From Gethsemane to Emmaus.

After putting up my "Gethsemane" entry below, I came across this post over at Digital Hairshirt. It's an interesting corollary...there must be something in the java around the Catholic blogosphere.

2 comments:

paddy the papist said...

Dear Margaret Catherine,

Thank you for the comment on my "blog" (I hate that word)

I suspect I am old enough to be your father. Age is an advantage when you are old.

My "memory" goes right back to that war in heaven. Remember that?

That is the great advantage of being born into the Roman Catholic Church. Our holy fathers, the popes learned everything they know from Jesus Christ.

I appreciate your concern. Believe me, many Roman Catholics went to their graves rather than be subject to Protestant whims - such as the New Order "Mass".

I attended that "mass" resentfully for 40 years.

It takes faith to know a wafer from the Real Presence of Jesus Christ.

I can prove it too.

Peggy Hagen said...

Paddy - Youth has its moments too. :)

It takes faith to know a wafer from the Real Presence of Jesus Christ.

I can prove it too.


It's not me you are going to need to prove it to. It is to that same Real Presence, when you are face to face with it and there are no excuses allowed. "Lord, when did I see you..." Again, may He have mercy on you for your blasphemy against Him. (And likewise on me, no less a sinner.) I'm not going to mince words with you - you know the consequences as well or better than I do. (One of those advantages of age.) You need to repent of your pride. I can't talk you into doing that. It's a matter of grace; a matter between you and God. But you need to do it. Or you are not going to "enjoy" where you end up.

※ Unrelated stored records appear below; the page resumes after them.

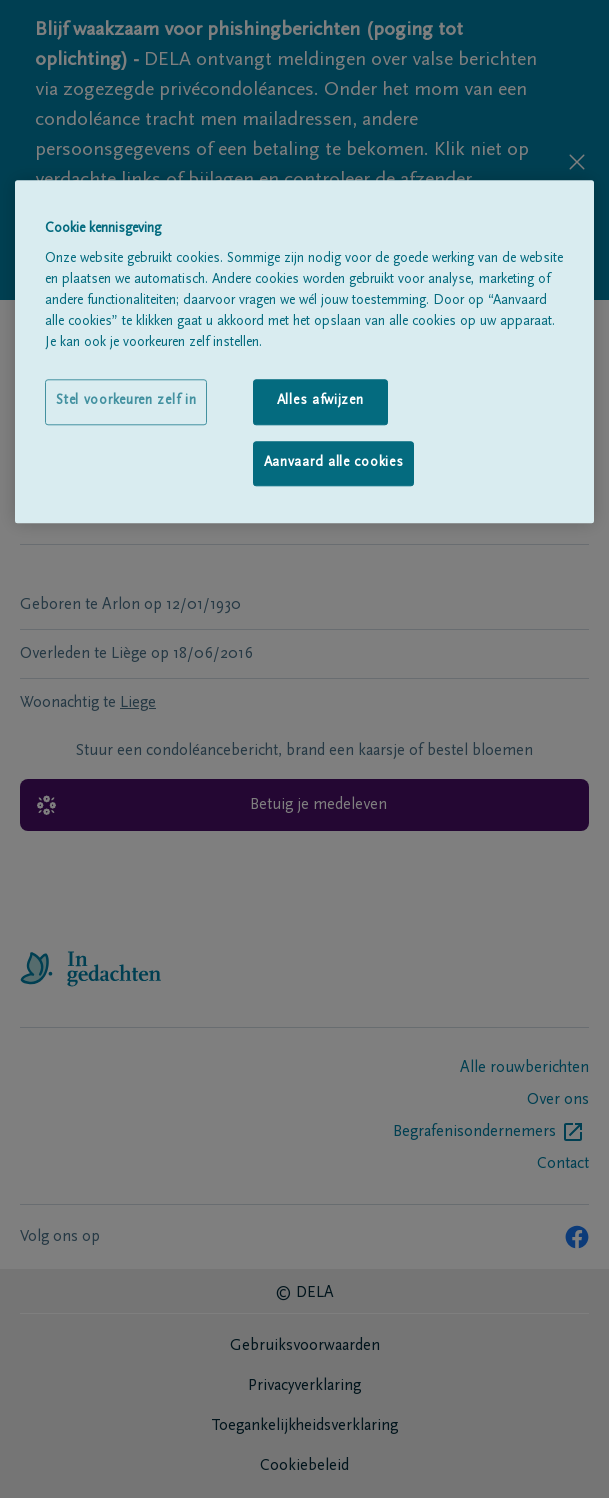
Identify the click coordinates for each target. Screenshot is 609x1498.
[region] (304, 352)
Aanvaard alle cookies (334, 463)
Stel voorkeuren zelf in (126, 402)
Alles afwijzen (320, 402)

I'm slowly realizing how much of a wrench Vatican II must have been to those who knew only, and loved, the Tridentine Mass. By God's grace, I'm of a generation that neither suffered that upheaval nor had to deal with the immediate fallout - Catholics of my age, the "John Paul II" generation, have something of a buffer, and some distance, from those. It's been forty years...from an American perspective especially, perhaps, that's a long time.

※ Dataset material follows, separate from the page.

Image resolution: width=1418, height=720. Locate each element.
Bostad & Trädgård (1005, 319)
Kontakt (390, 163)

My father grew up and was married before Vatican II, but if he's ever had misgivings about the Council I've never heard them. I know he misses the Mass of his earlier years, I've seen flashes of that; but for myself I grew up with the English Mass and I've found much to love in it. Yes, there are times I wince at irreverence on the part of either priest or laity or both. But I know that properly said, it is a Mass no less reverent or beautiful than the Tridentine - when that is properly said (I'm skeptical that things were any better, that way, before Vatican II). So I look for that. I don't back away from the Mass. You have...and where that backing-away has led you is frightening to see.